(Page-level text extractions)
□ □ □ □

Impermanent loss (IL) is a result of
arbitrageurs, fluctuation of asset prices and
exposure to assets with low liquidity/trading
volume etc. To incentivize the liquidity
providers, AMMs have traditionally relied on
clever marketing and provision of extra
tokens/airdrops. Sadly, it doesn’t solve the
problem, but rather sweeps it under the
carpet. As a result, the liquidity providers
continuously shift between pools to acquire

□ □ □ □

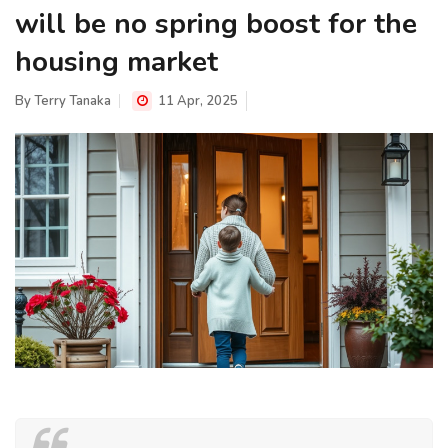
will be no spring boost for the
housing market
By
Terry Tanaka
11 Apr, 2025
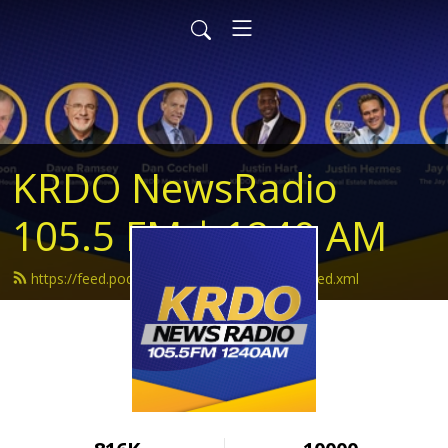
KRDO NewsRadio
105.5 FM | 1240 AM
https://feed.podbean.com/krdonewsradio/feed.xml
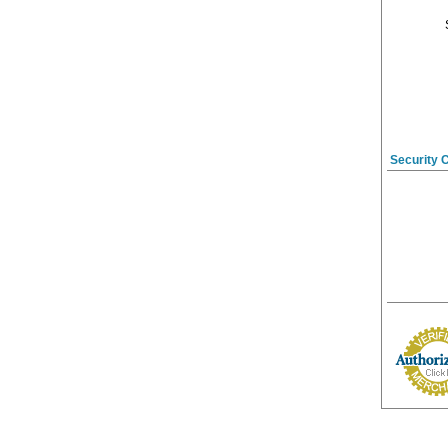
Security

□ □ □ □

What to work on :: Copy the lines above that hold the word "providers".

Reply to the task ::
providers, AMMs have traditionally relied on
carpet. As a result, the liquidity providers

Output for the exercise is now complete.